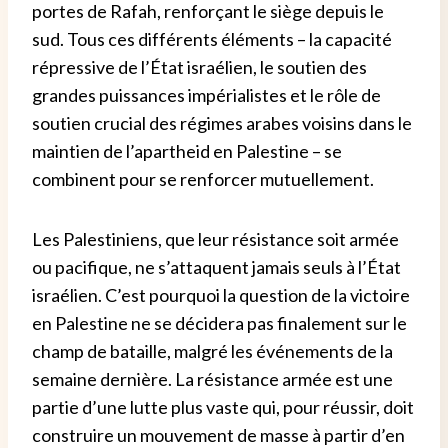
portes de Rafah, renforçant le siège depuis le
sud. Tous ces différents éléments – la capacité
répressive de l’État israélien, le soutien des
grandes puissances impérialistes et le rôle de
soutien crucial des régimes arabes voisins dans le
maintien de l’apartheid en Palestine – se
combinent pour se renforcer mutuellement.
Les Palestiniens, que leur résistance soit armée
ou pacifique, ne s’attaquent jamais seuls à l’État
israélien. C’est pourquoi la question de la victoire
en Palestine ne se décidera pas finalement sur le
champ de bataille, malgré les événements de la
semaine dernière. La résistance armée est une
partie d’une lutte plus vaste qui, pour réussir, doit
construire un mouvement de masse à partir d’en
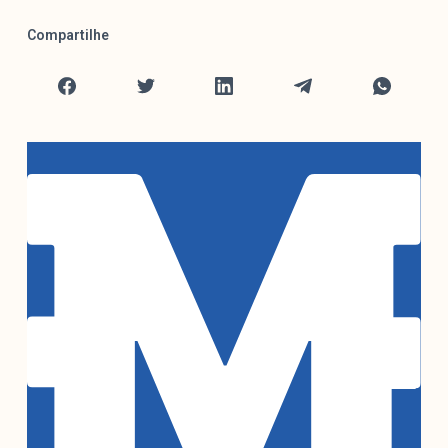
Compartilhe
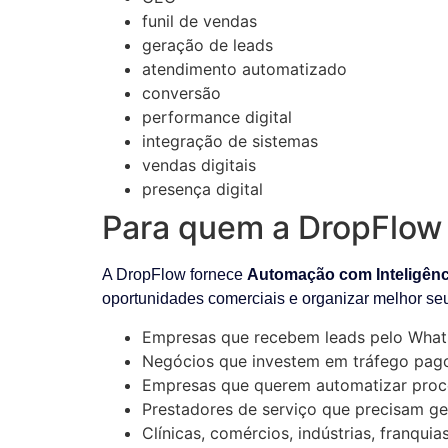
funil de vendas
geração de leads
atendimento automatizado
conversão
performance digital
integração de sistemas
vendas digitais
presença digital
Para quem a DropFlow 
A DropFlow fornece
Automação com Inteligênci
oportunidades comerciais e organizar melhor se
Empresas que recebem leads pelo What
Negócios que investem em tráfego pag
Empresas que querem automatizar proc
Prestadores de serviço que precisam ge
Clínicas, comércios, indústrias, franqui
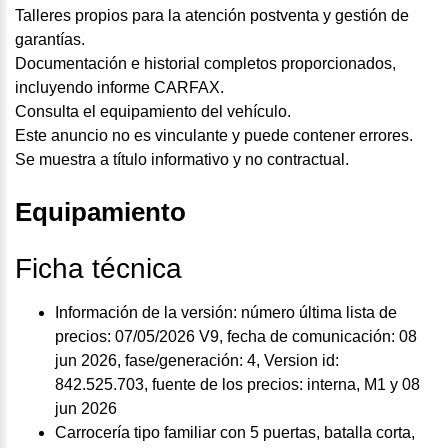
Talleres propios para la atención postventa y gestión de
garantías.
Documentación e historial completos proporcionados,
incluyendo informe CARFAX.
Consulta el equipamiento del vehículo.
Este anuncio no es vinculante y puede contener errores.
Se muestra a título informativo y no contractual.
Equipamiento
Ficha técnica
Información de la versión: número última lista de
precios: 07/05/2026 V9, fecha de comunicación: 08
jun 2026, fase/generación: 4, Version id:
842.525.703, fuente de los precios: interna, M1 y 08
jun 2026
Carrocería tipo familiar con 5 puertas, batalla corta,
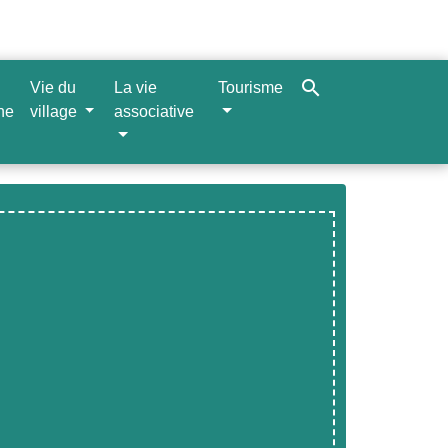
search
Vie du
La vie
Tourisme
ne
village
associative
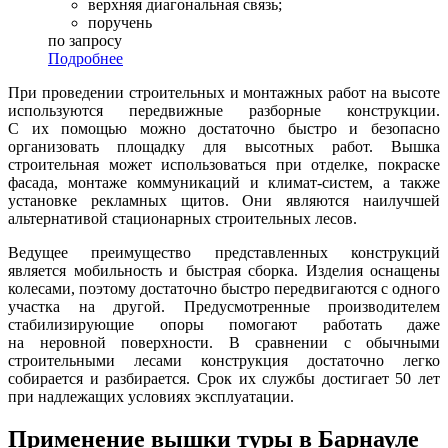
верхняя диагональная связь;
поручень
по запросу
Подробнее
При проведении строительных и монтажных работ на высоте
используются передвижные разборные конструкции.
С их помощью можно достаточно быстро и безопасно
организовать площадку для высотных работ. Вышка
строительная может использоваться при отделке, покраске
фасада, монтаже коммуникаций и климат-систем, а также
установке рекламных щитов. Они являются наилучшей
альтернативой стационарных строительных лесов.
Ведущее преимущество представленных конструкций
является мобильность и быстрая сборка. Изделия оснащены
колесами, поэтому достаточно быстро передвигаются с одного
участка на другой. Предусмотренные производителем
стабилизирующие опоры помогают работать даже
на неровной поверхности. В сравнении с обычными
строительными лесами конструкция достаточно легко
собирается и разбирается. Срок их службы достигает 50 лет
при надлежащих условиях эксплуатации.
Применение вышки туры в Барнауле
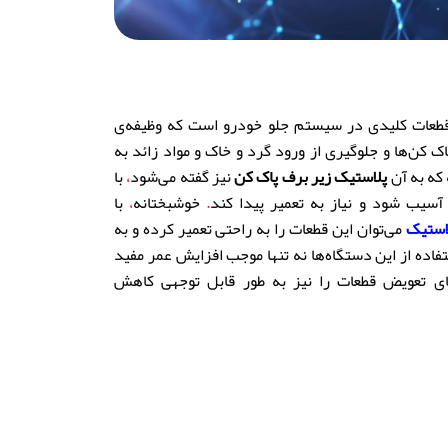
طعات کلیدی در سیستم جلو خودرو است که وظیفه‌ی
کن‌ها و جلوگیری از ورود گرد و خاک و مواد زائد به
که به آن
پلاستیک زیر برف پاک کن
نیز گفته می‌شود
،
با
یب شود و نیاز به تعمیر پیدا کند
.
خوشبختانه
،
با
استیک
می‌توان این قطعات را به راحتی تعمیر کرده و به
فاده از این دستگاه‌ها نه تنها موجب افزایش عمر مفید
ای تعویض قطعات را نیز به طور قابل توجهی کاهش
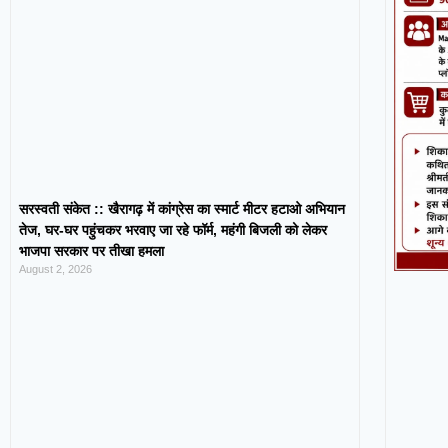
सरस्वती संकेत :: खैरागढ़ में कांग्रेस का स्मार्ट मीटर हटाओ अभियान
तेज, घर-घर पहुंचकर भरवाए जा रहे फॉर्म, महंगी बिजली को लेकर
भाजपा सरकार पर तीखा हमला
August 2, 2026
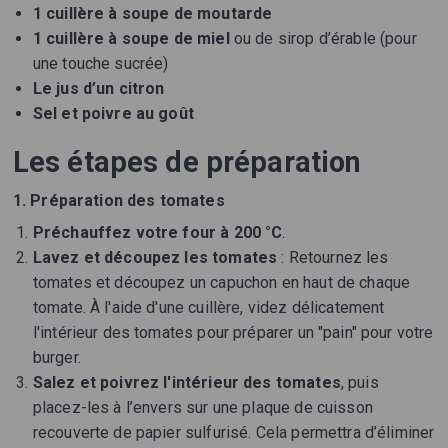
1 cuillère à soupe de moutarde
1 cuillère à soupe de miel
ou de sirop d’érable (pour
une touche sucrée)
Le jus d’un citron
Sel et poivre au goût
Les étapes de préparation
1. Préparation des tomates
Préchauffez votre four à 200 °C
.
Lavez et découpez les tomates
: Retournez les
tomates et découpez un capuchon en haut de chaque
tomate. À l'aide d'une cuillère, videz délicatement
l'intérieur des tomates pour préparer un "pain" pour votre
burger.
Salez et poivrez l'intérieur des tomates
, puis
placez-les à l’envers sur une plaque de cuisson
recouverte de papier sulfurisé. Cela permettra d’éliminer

Description of the task
Show me each line of the listing above with "Palestine" in it.

Written answer
maintien de l’apartheid en Palestine – se
en Palestine ne se décidera pas finalement sur le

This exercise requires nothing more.